-------- Provided material --------

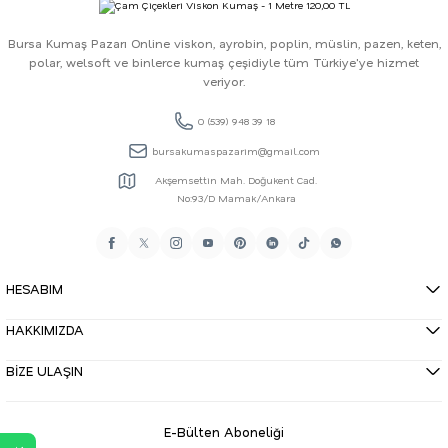
Bursa Kumaş Pazarı Online viskon, ayrobin, poplin, müslin, pazen, keten,
polar, welsoft ve binlerce kumaş çeşidiyle tüm Türkiye'ye hizmet
veriyor.
0 (539) 948 39 18
bursakumaspazarim@gmail.com
Akşemsettin Mah. Doğukent Cad.
No:93/D Mamak/Ankara
HESABIM
HAKKIMIZDA
BİZE ULAŞIN
E-Bülten Aboneliği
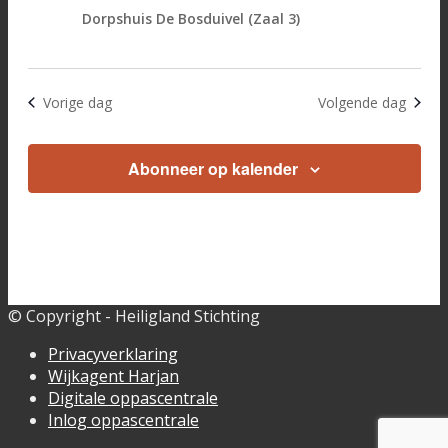
Dorpshuis De Bosduivel (Zaal 3)
Vorige dag
Volgende dag
Abonneer op kalender
© Copyright - Heiligland Stichting
Privacyverklaring
Wijkagent Harjan
Digitale oppascentrale
Inlog oppascentrale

--------

For this exercise, repeat word for word only the lines from the one containing "Akşemsettin Mah. Doğukent Cad." through the end of the data, including both. Pictures do not go in the copy.

Akşemsettin Mah. Doğukent Cad.
No:93/D Mamak/Ankara
HESABIM
HAKKIMIZDA
BİZE ULAŞIN
E-Bülten Aboneliği
Dorpshuis De Bosduivel (Zaal 3)
Vorige dag
Volgende dag
Abonneer op kalender
© Copyright - Heiligland Stichting
Privacyverklaring
Wijkagent Harjan
Digitale oppascentrale
Inlog oppascentrale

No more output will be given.